» **ASSIGNMENT**:
Could you print the listing again exactly, omitting the pictures?
+++ AVAILABLE RECORDS +++
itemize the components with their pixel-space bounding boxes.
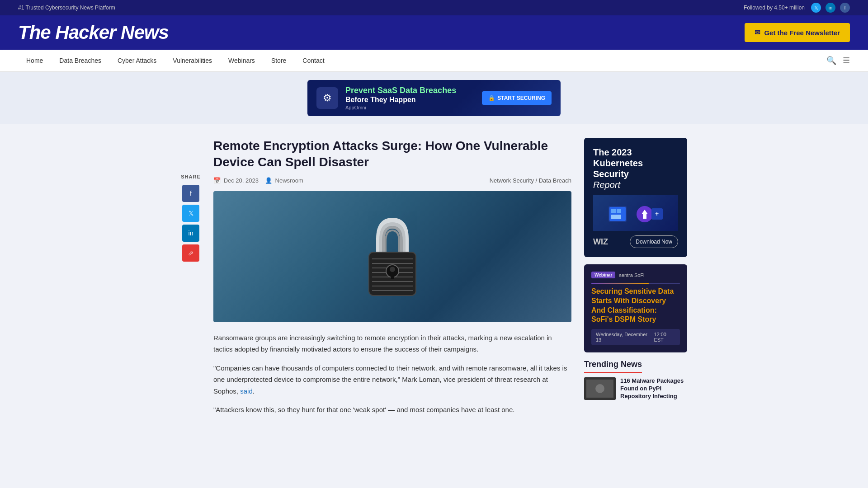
ad-headline: Prevent SaaS Data Breaches bbox=[345, 86, 475, 96]
social-links: 𝕏 in f bbox=[811, 3, 850, 13]
sentra-ad-banner: Webinar sentra SoFi Securing Sensitive D… bbox=[584, 264, 687, 352]
tagline: #1 Trusted Cybersecurity News Platform bbox=[18, 5, 115, 11]
nav-store[interactable]: Store bbox=[263, 50, 294, 71]
nav-data-breaches[interactable]: Data Breaches bbox=[51, 50, 109, 71]
sidebar-right: The 2023 Kubernetes Security Report bbox=[584, 138, 687, 423]
svg-rect-13 bbox=[611, 209, 616, 213]
article-hero-image bbox=[213, 191, 571, 322]
appomni-logo: ⚙ bbox=[316, 87, 338, 109]
article-body: Ransomware groups are increasingly switc… bbox=[213, 332, 571, 416]
ad-cta-label: START SECURING bbox=[497, 95, 545, 101]
ad-cta-button[interactable]: 🔒 START SECURING bbox=[482, 91, 552, 105]
ad-banner-section: ⚙ Prevent SaaS Data Breaches Before They… bbox=[0, 72, 868, 124]
svg-rect-15 bbox=[611, 215, 621, 219]
newsletter-label: Get the Free Newsletter bbox=[764, 29, 840, 37]
linkedin-icon[interactable]: in bbox=[826, 3, 835, 13]
wiz-illustration: + bbox=[593, 195, 678, 231]
share-linkedin-button[interactable]: in bbox=[182, 225, 199, 242]
user-icon: 👤 bbox=[265, 177, 272, 184]
site-title[interactable]: The Hacker News bbox=[18, 22, 169, 43]
wiz-bottom: WIZ Download Now bbox=[593, 235, 678, 248]
article-meta: 📅 Dec 20, 2023 👤 Newsroom Network Securi… bbox=[213, 177, 571, 184]
calendar-icon: 📅 bbox=[213, 177, 221, 184]
progress-fill bbox=[591, 283, 649, 284]
share-sidebar: SHARE f 𝕏 in ⇗ bbox=[181, 138, 201, 423]
nav-webinars[interactable]: Webinars bbox=[220, 50, 263, 71]
lock-icon: 🔒 bbox=[488, 95, 495, 101]
lock-illustration bbox=[356, 211, 429, 302]
nav-icons: 🔍 ☰ bbox=[826, 56, 850, 66]
sentra-time: 12:00 EST bbox=[654, 332, 675, 343]
top-bar-right: Followed by 4.50+ million 𝕏 in f bbox=[744, 3, 850, 13]
svg-point-10 bbox=[390, 267, 395, 272]
share-facebook-button[interactable]: f bbox=[182, 185, 199, 202]
svg-rect-14 bbox=[617, 209, 621, 213]
svg-point-21 bbox=[595, 384, 604, 393]
wiz-ad-title: The 2023 Kubernetes Security Report bbox=[593, 147, 678, 190]
webinar-badge: Webinar bbox=[591, 272, 615, 278]
ad-text: Prevent SaaS Data Breaches Before They H… bbox=[345, 86, 475, 110]
content-area: SHARE f 𝕏 in ⇗ Remote Encryption Attacks… bbox=[172, 124, 696, 436]
article-para-1: Ransomware groups are increasingly switc… bbox=[213, 332, 571, 355]
sentra-date: Wednesday, December 13 bbox=[596, 332, 649, 343]
wiz-ad-banner: The 2023 Kubernetes Security Report bbox=[584, 138, 687, 257]
article-meta-left: 📅 Dec 20, 2023 👤 Newsroom bbox=[213, 177, 303, 184]
nav-contact[interactable]: Contact bbox=[294, 50, 332, 71]
main-nav: Home Data Breaches Cyber Attacks Vulnera… bbox=[0, 50, 868, 72]
article-tags: Network Security / Data Breach bbox=[490, 177, 571, 184]
sentra-ad-content: Webinar sentra SoFi Securing Sensitive D… bbox=[584, 264, 687, 352]
sentra-event-info: Wednesday, December 13 12:00 EST bbox=[591, 329, 680, 345]
ad-banner: ⚙ Prevent SaaS Data Breaches Before They… bbox=[307, 80, 561, 116]
appomni-label: AppOmni bbox=[345, 105, 475, 110]
trending-item: 116 Malware Packages Found on PyPI Repos… bbox=[584, 377, 687, 400]
share-label: SHARE bbox=[181, 174, 201, 179]
said-link[interactable]: said bbox=[240, 387, 253, 395]
menu-icon[interactable]: ☰ bbox=[843, 56, 850, 66]
sentra-title: Securing Sensitive Data Starts With Disc… bbox=[591, 287, 680, 324]
ad-saas: SaaS Data Breaches bbox=[377, 86, 456, 95]
envelope-icon: ✉ bbox=[755, 28, 760, 37]
article-title: Remote Encryption Attacks Surge: How One… bbox=[213, 138, 571, 171]
wiz-illustration-svg: + bbox=[599, 197, 672, 229]
trending-text: 116 Malware Packages Found on PyPI Repos… bbox=[620, 377, 687, 400]
search-icon[interactable]: 🔍 bbox=[826, 56, 836, 66]
top-bar: #1 Trusted Cybersecurity News Platform F… bbox=[0, 0, 868, 15]
twitter-icon[interactable]: 𝕏 bbox=[811, 3, 821, 13]
article-author: 👤 Newsroom bbox=[265, 177, 303, 184]
nav-cyber-attacks[interactable]: Cyber Attacks bbox=[109, 50, 165, 71]
share-other-button[interactable]: ⇗ bbox=[182, 244, 199, 262]
progress-bar bbox=[591, 283, 680, 284]
facebook-icon[interactable]: f bbox=[840, 3, 850, 13]
article-para-3: "Attackers know this, so they hunt for t… bbox=[213, 404, 571, 416]
sentra-top: Webinar sentra SoFi bbox=[591, 272, 680, 278]
sentra-logos: sentra SoFi bbox=[619, 272, 644, 278]
nav-home[interactable]: Home bbox=[18, 50, 51, 71]
wiz-logo: WIZ bbox=[593, 237, 608, 247]
article-main: Remote Encryption Attacks Surge: How One… bbox=[213, 138, 571, 423]
trending-thumb-svg bbox=[584, 377, 616, 400]
header: The Hacker News ✉ Get the Free Newslette… bbox=[0, 15, 868, 50]
article-date: 📅 Dec 20, 2023 bbox=[213, 177, 259, 184]
svg-text:+: + bbox=[655, 210, 659, 217]
share-twitter-button[interactable]: 𝕏 bbox=[182, 205, 199, 222]
newsletter-button[interactable]: ✉ Get the Free Newsletter bbox=[745, 23, 850, 42]
nav-vulnerabilities[interactable]: Vulnerabilities bbox=[165, 50, 220, 71]
ad-prevent: Prevent bbox=[345, 86, 377, 95]
wiz-download-button[interactable]: Download Now bbox=[630, 235, 678, 248]
trending-thumb bbox=[584, 377, 616, 400]
trending-section: Trending News 116 Malware Packages Found… bbox=[584, 360, 687, 406]
ad-subheadline: Before They Happen bbox=[345, 96, 475, 104]
wiz-ad-content: The 2023 Kubernetes Security Report bbox=[584, 138, 687, 257]
nav-links: Home Data Breaches Cyber Attacks Vulnera… bbox=[18, 50, 333, 71]
article-para-2: "Companies can have thousands of compute… bbox=[213, 362, 571, 397]
trending-title: Trending News bbox=[584, 360, 642, 373]
followers-text: Followed by 4.50+ million bbox=[744, 5, 805, 11]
+++
» **EXPECTED ANSWER**:
itemize the components with their pixel-space bounding boxes.
ad-headline: Prevent SaaS Data Breaches bbox=[345, 86, 475, 96]
social-links: 𝕏 in f bbox=[811, 3, 850, 13]
sentra-ad-banner: Webinar sentra SoFi Securing Sensitive D… bbox=[584, 264, 687, 352]
tagline: #1 Trusted Cybersecurity News Platform bbox=[18, 5, 115, 11]
nav-store[interactable]: Store bbox=[263, 50, 294, 71]
nav-data-breaches[interactable]: Data Breaches bbox=[51, 50, 109, 71]
sidebar-right: The 2023 Kubernetes Security Report bbox=[584, 138, 687, 423]
svg-rect-13 bbox=[611, 209, 616, 213]
article-hero-image bbox=[213, 191, 571, 322]
appomni-logo: ⚙ bbox=[316, 87, 338, 109]
article-body: Ransomware groups are increasingly switc… bbox=[213, 332, 571, 416]
ad-cta-label: START SECURING bbox=[497, 95, 545, 101]
ad-cta-button[interactable]: 🔒 START SECURING bbox=[482, 91, 552, 105]
ad-banner-section: ⚙ Prevent SaaS Data Breaches Before They… bbox=[0, 72, 868, 124]
svg-rect-15 bbox=[611, 215, 621, 219]
newsletter-label: Get the Free Newsletter bbox=[764, 29, 840, 37]
linkedin-icon[interactable]: in bbox=[826, 3, 835, 13]
wiz-illustration: + bbox=[593, 195, 678, 231]
share-linkedin-button[interactable]: in bbox=[182, 225, 199, 242]
user-icon: 👤 bbox=[265, 177, 272, 184]
site-title[interactable]: The Hacker News bbox=[18, 22, 169, 43]
wiz-bottom: WIZ Download Now bbox=[593, 235, 678, 248]
article-meta: 📅 Dec 20, 2023 👤 Newsroom Network Securi… bbox=[213, 177, 571, 184]
calendar-icon: 📅 bbox=[213, 177, 221, 184]
progress-fill bbox=[591, 283, 649, 284]
share-sidebar: SHARE f 𝕏 in ⇗ bbox=[181, 138, 201, 423]
nav-webinars[interactable]: Webinars bbox=[220, 50, 263, 71]
lock-icon: 🔒 bbox=[488, 95, 495, 101]
lock-illustration bbox=[356, 211, 429, 302]
nav-icons: 🔍 ☰ bbox=[826, 56, 850, 66]
sentra-time: 12:00 EST bbox=[654, 332, 675, 343]
top-bar-right: Followed by 4.50+ million 𝕏 in f bbox=[744, 3, 850, 13]
svg-point-10 bbox=[390, 267, 395, 272]
share-facebook-button[interactable]: f bbox=[182, 185, 199, 202]
svg-rect-14 bbox=[617, 209, 621, 213]
svg-point-21 bbox=[595, 384, 604, 393]
wiz-ad-title: The 2023 Kubernetes Security Report bbox=[593, 147, 678, 190]
webinar-badge: Webinar bbox=[591, 272, 615, 278]
ad-text: Prevent SaaS Data Breaches Before They H… bbox=[345, 86, 475, 110]
content-area: SHARE f 𝕏 in ⇗ Remote Encryption Attacks… bbox=[172, 124, 696, 436]
article-para-1: Ransomware groups are increasingly switc… bbox=[213, 332, 571, 355]
sentra-date: Wednesday, December 13 bbox=[596, 332, 649, 343]
wiz-ad-banner: The 2023 Kubernetes Security Report bbox=[584, 138, 687, 257]
article-meta-left: 📅 Dec 20, 2023 👤 Newsroom bbox=[213, 177, 303, 184]
nav-contact[interactable]: Contact bbox=[294, 50, 332, 71]
main-nav: Home Data Breaches Cyber Attacks Vulnera… bbox=[0, 50, 868, 72]
article-tags: Network Security / Data Breach bbox=[490, 177, 571, 184]
sentra-ad-content: Webinar sentra SoFi Securing Sensitive D… bbox=[584, 264, 687, 352]
sentra-event-info: Wednesday, December 13 12:00 EST bbox=[591, 329, 680, 345]
ad-banner: ⚙ Prevent SaaS Data Breaches Before They… bbox=[307, 80, 561, 116]
appomni-label: AppOmni bbox=[345, 105, 475, 110]
trending-item: 116 Malware Packages Found on PyPI Repos… bbox=[584, 377, 687, 400]
share-label: SHARE bbox=[181, 174, 201, 179]
said-link[interactable]: said bbox=[240, 387, 253, 395]
menu-icon[interactable]: ☰ bbox=[843, 56, 850, 66]
sentra-title: Securing Sensitive Data Starts With Disc… bbox=[591, 287, 680, 324]
ad-saas: SaaS Data Breaches bbox=[377, 86, 456, 95]
envelope-icon: ✉ bbox=[755, 28, 760, 37]
article-title: Remote Encryption Attacks Surge: How One… bbox=[213, 138, 571, 171]
wiz-illustration-svg: + bbox=[599, 197, 672, 229]
trending-text: 116 Malware Packages Found on PyPI Repos… bbox=[620, 377, 687, 400]
search-icon[interactable]: 🔍 bbox=[826, 56, 836, 66]
top-bar: #1 Trusted Cybersecurity News Platform F… bbox=[0, 0, 868, 15]
twitter-icon[interactable]: 𝕏 bbox=[811, 3, 821, 13]
article-author: 👤 Newsroom bbox=[265, 177, 303, 184]
nav-cyber-attacks[interactable]: Cyber Attacks bbox=[109, 50, 165, 71]
share-other-button[interactable]: ⇗ bbox=[182, 244, 199, 262]
progress-bar bbox=[591, 283, 680, 284]
facebook-icon[interactable]: f bbox=[840, 3, 850, 13]
article-para-3: "Attackers know this, so they hunt for t… bbox=[213, 404, 571, 416]
sentra-top: Webinar sentra SoFi bbox=[591, 272, 680, 278]
sentra-logos: sentra SoFi bbox=[619, 272, 644, 278]
nav-home[interactable]: Home bbox=[18, 50, 51, 71]
wiz-logo: WIZ bbox=[593, 237, 608, 247]
article-main: Remote Encryption Attacks Surge: How One… bbox=[213, 138, 571, 423]
trending-thumb-svg bbox=[584, 377, 616, 400]
header: The Hacker News ✉ Get the Free Newslette… bbox=[0, 15, 868, 50]
article-date: 📅 Dec 20, 2023 bbox=[213, 177, 259, 184]
svg-text:+: + bbox=[655, 210, 659, 217]
share-twitter-button[interactable]: 𝕏 bbox=[182, 205, 199, 222]
newsletter-button[interactable]: ✉ Get the Free Newsletter bbox=[745, 23, 850, 42]
nav-vulnerabilities[interactable]: Vulnerabilities bbox=[165, 50, 220, 71]
ad-prevent: Prevent bbox=[345, 86, 377, 95]
wiz-download-button[interactable]: Download Now bbox=[630, 235, 678, 248]
trending-thumb bbox=[584, 377, 616, 400]
trending-section: Trending News 116 Malware Packages Found… bbox=[584, 360, 687, 406]
ad-subheadline: Before They Happen bbox=[345, 96, 475, 104]
wiz-ad-content: The 2023 Kubernetes Security Report bbox=[584, 138, 687, 257]
nav-links: Home Data Breaches Cyber Attacks Vulnera… bbox=[18, 50, 333, 71]
article-para-2: "Companies can have thousands of compute… bbox=[213, 362, 571, 397]
trending-title: Trending News bbox=[584, 360, 642, 373]
followers-text: Followed by 4.50+ million bbox=[744, 5, 805, 11]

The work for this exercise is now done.